-- About this exercise --
Could you return each line of the material that has "sjal" in it?

-- Records to process --
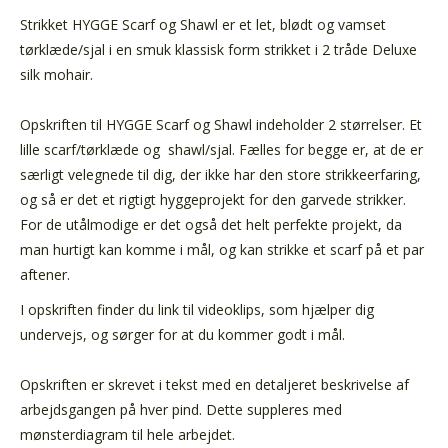
Strikket HYGGE Scarf og Shawl er et let, blødt og vamset
tørklæde/sjal i en smuk klassisk form strikket i 2 tråde Deluxe
silk mohair.
Opskriften til HYGGE Scarf og Shawl indeholder 2 størrelser. Et
lille scarf/tørklæde og shawl/sjal. Fælles for begge er, at de er
særligt velegnede til dig, der ikke har den store strikkeerfaring,
og så er det et rigtigt hyggeprojekt for den garvede strikker.
For de utålmodige er det også det helt perfekte projekt, da
man hurtigt kan komme i mål, og kan strikke et scarf på et par
aftener.
I opskriften finder du link til videoklips, som hjælper dig
undervejs, og sørger for at du kommer godt i mål.
Opskriften er skrevet i tekst med en detaljeret beskrivelse af
arbejdsgangen på hver pind. Dette suppleres med
mønsterdiagram til hele arbejdet.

-- Written solution --
tørklæde/sjal i en smuk klassisk form strikket i 2 tråde Deluxe
lille scarf/tørklæde og shawl/sjal. Fælles for begge er, at de er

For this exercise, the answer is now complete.